China Shanghai International Arts Festival 2002

Symposium

Art, technology and the new performer: the use of digital technology in live performance

Monday 11 November to Saturday 16 November, 2003

Shanghai Theatre Academy

As part of Celebrate Australia, a showcase of Australia performing arts presented at  the China Shanghai International Arts Festival, South Australia’s Flinders University Drama Centre convened a week long symposium at the Shanghai Theatre Academy.

The symposium introduced Chinese performing arts practitioners, academics, critics and students to Australian artists who were integrating live performance with real-time digital technology.

The idea for the symposium built on the contacts made in 2000 when Mary Moore’s Exile project, produced by Barry Plews and Reckless Moments and  featuring Japanese butoh artist Tomiko Takai, performed in Shanghai.

The interest expressed by Professor Gu Yi’an and other members of the Shanghai Theatre Academy led to a formal agreement for collaboration between their staff and students and the staff and students of the Flinders University Drama Centre. 

The focus of this collaboration is new technologies in live performance, especially those which enhance the expressive power of the performer. 

At a series of meetings held in Shanghai between Professor Rong Guangrun, Head of the Theatre Academy and Professor Julie Holledge, Director of the Flinders University Drama Centre a detailed outline of the symposium program was devised.

The Symposium Program

The program was divided into two parts: the open afternoon sessions in which artists presented their research, and closed workshop sessions held each morning for staff and students of the Shanghai Academy and student participants from the Drama Centre at Flinders University.

The program provided an opportunity for students from the Shanghai Theatre Academy to have direct contact with Australian artists and students in a context of genuine intercultural exchange.

Artists Participating in the Symposium

Stelarc, a performance artist well known in Europe, the US and Japan, showed how prosthetics, robotics, Virtual Reality systems and the Internet can be used to explore alternate, intimate and involuntary interfaces with the body.

Mary Moore, one of Australia’s leading theatre designers presented aspects of her research into the framing of the performing body in video and computer generated imagery.
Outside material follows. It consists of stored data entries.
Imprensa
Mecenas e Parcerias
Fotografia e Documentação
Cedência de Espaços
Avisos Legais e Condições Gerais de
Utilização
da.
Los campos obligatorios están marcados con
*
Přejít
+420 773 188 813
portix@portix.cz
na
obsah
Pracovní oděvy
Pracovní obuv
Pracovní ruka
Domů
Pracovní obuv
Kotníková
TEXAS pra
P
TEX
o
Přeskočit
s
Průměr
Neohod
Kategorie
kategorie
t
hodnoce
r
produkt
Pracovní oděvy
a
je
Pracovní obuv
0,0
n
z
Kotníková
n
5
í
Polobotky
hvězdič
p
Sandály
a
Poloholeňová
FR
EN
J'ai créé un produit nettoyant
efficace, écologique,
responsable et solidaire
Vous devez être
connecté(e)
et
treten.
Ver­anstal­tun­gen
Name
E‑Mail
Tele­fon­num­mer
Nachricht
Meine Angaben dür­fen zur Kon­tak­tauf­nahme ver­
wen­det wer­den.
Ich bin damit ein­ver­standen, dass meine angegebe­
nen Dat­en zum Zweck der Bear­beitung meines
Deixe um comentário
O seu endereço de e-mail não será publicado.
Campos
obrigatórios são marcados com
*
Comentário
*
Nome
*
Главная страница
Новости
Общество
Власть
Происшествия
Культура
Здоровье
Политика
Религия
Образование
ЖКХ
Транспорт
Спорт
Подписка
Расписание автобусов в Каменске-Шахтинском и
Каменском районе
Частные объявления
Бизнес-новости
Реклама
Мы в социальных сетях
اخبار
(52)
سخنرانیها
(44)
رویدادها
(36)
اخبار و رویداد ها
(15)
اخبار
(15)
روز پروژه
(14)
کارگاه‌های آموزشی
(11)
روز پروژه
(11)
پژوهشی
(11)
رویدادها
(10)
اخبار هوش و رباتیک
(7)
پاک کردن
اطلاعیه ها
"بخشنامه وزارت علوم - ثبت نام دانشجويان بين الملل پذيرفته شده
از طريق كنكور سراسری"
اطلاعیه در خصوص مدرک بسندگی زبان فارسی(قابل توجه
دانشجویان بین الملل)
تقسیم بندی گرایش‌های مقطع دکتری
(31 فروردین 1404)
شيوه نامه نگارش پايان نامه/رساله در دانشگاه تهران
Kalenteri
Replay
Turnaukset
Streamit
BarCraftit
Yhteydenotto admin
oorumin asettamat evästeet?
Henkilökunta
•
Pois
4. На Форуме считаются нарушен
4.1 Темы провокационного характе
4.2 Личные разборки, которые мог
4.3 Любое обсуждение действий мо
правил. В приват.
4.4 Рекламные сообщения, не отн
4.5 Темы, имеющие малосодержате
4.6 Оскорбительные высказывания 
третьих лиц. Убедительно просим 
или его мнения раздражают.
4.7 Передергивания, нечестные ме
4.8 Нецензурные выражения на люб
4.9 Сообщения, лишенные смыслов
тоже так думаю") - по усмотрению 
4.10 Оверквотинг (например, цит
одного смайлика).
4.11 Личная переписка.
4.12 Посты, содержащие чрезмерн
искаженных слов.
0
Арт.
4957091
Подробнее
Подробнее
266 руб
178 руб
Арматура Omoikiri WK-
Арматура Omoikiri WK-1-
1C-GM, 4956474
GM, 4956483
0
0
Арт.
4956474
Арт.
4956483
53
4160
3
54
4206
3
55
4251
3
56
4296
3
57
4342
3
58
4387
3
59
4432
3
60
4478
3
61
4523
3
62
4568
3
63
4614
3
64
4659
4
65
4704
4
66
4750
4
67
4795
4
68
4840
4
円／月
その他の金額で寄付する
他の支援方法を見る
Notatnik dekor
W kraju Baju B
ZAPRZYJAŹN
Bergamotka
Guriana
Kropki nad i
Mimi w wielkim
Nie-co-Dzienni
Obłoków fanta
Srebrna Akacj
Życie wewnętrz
She referred to works she has created for international performing arts festivals, in particular  Exile and Masterkey. Together with video artist Richard Back she convened a workshop with design staff and students from the Academy.

Wojciech Pisarek, a puppet theatre director and digital artist demonstrated the results of his research into the real-time performance of digital characters with a Chinese language performance of Samuel Beckett’s  Come and Go, incorporating digital masks. Acting students from the Academy performed the onstage characters and animated digital character masks.

Hellen Sky and John McCormick, co-founders of Company in Space, focused on their latest work in real time motion capture and the creation of shared performance space for live bodies and computer generated avatars. They performed excerpts from a work premiering at the Melbourne Festival.

William Yang, photographer and performance artists presented extracts from his celebrated ‘slide-show’ monologues which combined personal journeys with photographic images projected through a computer controlled system. He included sequences from his work which referred to the history of his extended family who migrated from China to Northern Australia in the 1880’s.

The symposium was sponsored by the Australia-China Council, an initiative of the Department of Foreign Affairs and Trade.